What is a Community College in USA: The American education system offers many choices for higher education to international scholars. There are Communities College, universities, and more. Numerous international students are not familiar with the American education system and therefore, may not understand what a community college is.
In this article, we are going to focus on what you need to know about a community college in the USA.
What is a Community College in the USA?
Community college, at times called a junior college, is a two-year school that offers reasonably priced higher education as a pathway to a four-year degree. According to the American Association of Community Colleges, there are 1,167 community colleges in the United States.
Finishing a 2-year degree at a community college is called an associate’s degree.
The advantages of attending a community college are that students can save money by attending a community college for two years and then transfer to a 4-year university where they will complete their degree.

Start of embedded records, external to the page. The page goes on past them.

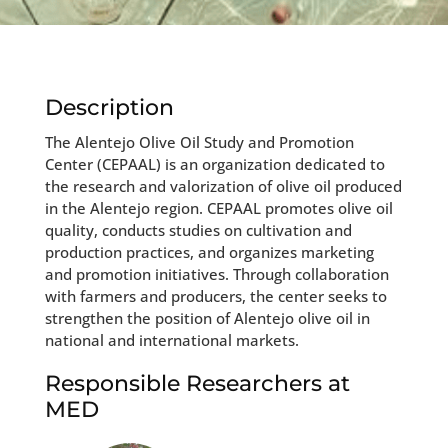
Description
The Alentejo Olive Oil Study and Promotion
Center (CEPAAL) is an organization dedicated to
the research and valorization of olive oil produced
in the Alentejo region. CEPAAL promotes olive oil
quality, conducts studies on cultivation and
production practices, and organizes marketing
and promotion initiatives. Through collaboration
with farmers and producers, the center seeks to
strengthen the position of Alentejo olive oil in
national and international markets.
Responsible Researchers at
MED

Many community colleges are now offering select bachelor’s degrees in addition to associate’s degrees. Because of this many community colleges have changed their names removing ‘community’ and calling themselves a ‘college’ due to offering a 4-year degree program.

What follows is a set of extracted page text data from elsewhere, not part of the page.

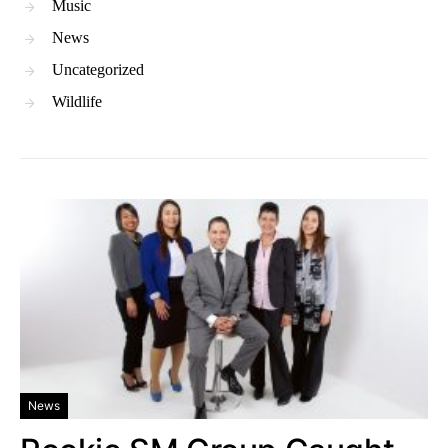
Music
News
Uncategorized
Wildlife
News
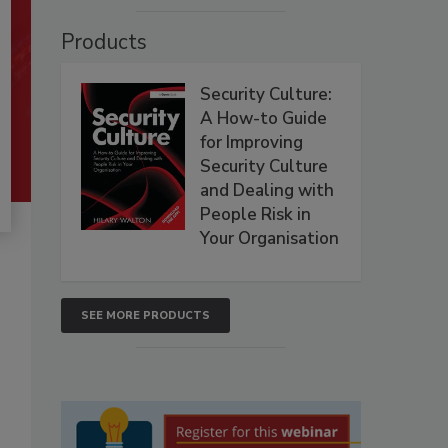
Products
Security Culture:
A How-to Guide
for Improving
Security Culture
and Dealing with
People Risk in
Your Organisation
SEE MORE PRODUCTS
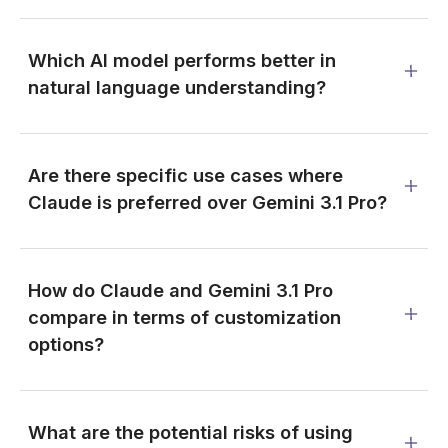
Which AI model performs better in
natural language understanding?
Are there specific use cases where
Claude is preferred over Gemini 3.1 Pro?
How do Claude and Gemini 3.1 Pro
compare in terms of customization
options?
What are the potential risks of using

The first step to studying in the United States is researching your options to finding a college that best fits your needs.

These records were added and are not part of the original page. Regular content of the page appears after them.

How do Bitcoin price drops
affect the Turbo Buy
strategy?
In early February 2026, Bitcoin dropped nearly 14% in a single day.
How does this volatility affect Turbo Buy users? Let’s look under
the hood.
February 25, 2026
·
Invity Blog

Community colleges offer two-year programs leading to the Associate of Arts (AA) or Associate of Science (AS) degree. These colleges also have technical and vocational programs with close links to secondary schools, community groups, and employers in the local community.
Undergraduate students studying at community colleges can earn academic credit towards a bachelor’s degree. Earning academic credit at a community college, which is usually less expensive, can help lower the overall cost of a bachelor’s degree. Community colleges may also have a more flexible admissions process.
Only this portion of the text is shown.